Mar
11
Written by:
Guest Blogger
3/11/2010 9:14 AM
By Ken Rishel
President, Captive Financing
What happened to outside finance? That is a question that still gets raised, even today at industry meetings everywhere. At the Manufactured Housing Institute winter meeting, you could hear the anger in a voice as that question was raised yet again.
The answer is pretty simple. In the 1960s banks lost money financing trailers.
In the 1970s, banks, savings and loans, and insurance companies lost money financing mobile homes. In the 1990s, Wall Street investors lost money financing manufactured homes. People who put money into these types of loans have always lost their investments (with certain exceptions) so they aren’t about to do it again.
The reason for the losses is both complex and simple at the same time. Making and servicing these types of loans is complex if it is going to be done right. Very few people involved in finance have the right industry knowledge to make and service these loans properly, and very few people with the industry knowledge have the right finance knowledge and expertise to cross over into lending.
The lack of knowledge on the part of most lenders created the perfect opportunity for industry people to take advantage of the situation, and many did. Unrestrained greed caused the losses.
In the 1990s, one of the larger retailers who also had a background as a bank president, was asked if he couldn’t see what was happening to the industry as a result of the lending practices. He replied that it was very apparent to him the whole industry would collapse in less than 10 years, but he would continue to take full advantage of the situation until the last minute and then sell out to some unsuspecting buyer, and retire. What else is that but plain greed?
Don’t think the greed exited in 2000 either. Recently a pool of loans surfaced that had been underwritten by one of the “big four” and backed by a full recourse agreement by a community group. The loans were acquired in a bankruptcy purchase of the community in which they were written.
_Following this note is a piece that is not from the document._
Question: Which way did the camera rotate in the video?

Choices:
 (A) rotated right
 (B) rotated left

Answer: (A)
In addition to the primary documents the lender created, were side documents between the community and the borrowers “forgiving the balance” if the borrowers paid for a certain period of time.
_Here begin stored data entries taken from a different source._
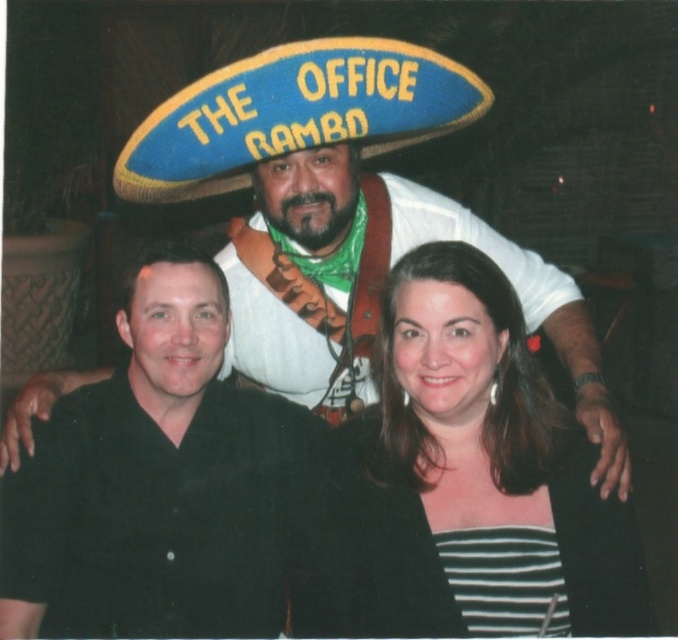 Which of these two, matte black blazer at center or white matte sombrero at upper center, stands shorter?

matte black blazer at center

Who is more distant from viewer, (388,291) or (521,280)?

Positioned behind is point (521,280).

Image resolution: width=678 pixels, height=640 pixels. I want to click on matte black blazer at center, so click(x=460, y=481).

Is white matte sombrero at upper center above black matte shirt at left?

Yes, white matte sombrero at upper center is above black matte shirt at left.

Locate an element on the screen. white matte sombrero at upper center is located at coordinates (296, 182).

Describe the element at coordinates (460, 481) in the screenshot. I see `matte black blazer at center` at that location.

Does matte black blazer at center have a smaller size compared to black matte shirt at left?

Yes.

Between point (414, 365) and point (92, 576), which one is positioned behind?

The point (92, 576) is more distant.

Identify the location of matte black blazer at center. (460, 481).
Naturally the community had no problem selling homes, given the borrowers were only paying for about 25 percent of the sale price if they performed during the specified period. The community owner had planned the scam down to a fine detail, taking millions of dollars out prior to the bankruptcy.
Owner funded financing works because it is unlikely that anyone would knowingly structure a deal to take advantage of themselves. The only hitch is learning how the other side of the operation needs to work. Once a captive finance operation is properly structured and run as a finance operation, there is no limit to what can be accomplished.
Ken Rishel is a principal partner in Precision Financial Corp., a company active in the manufactured housing industry. Many of the same lending problems that have plagued the RV industry in recent years, have impacted the manufactured housing industry much longer. Rishel feels the RV industry could benefit from the strategies manufactured housing dealers and community developers adopted to not only survive, but thrive.
Rishel can be reached at kennethrishel@captivefinancing.net
1 comment(s) so far...
Re: Why owner-funded financing works, when outside financing doesn't
I enjoyed reading your article. I started out in the early 60's as a Mobile Home Dealer. I was in business with my family. In those days we signed full recourse. That acted as a brake to greed. The banks required a reserve account-"just in case". Then greed appeared. Third parties appeared willing to "guarantee dealer paper" for a portion of the interest income. What happened is the inevitable. Everyone loaded up and eventually it collapsed. Then Banks said they would assume the risk for a fee. That worked for awhile until the banks decided they needed more profits and so they lowered the required down payments. They finally lowered them so low that you could buy something for nothing down. The inevitable happened. The other day I had three Bankers in my office and I asked them "Why did you make all those bad loans" (this bank is in trouble) Their answer was truthful " Because everyone else was" We have lost accountability in our Industry- We need it back!!!!!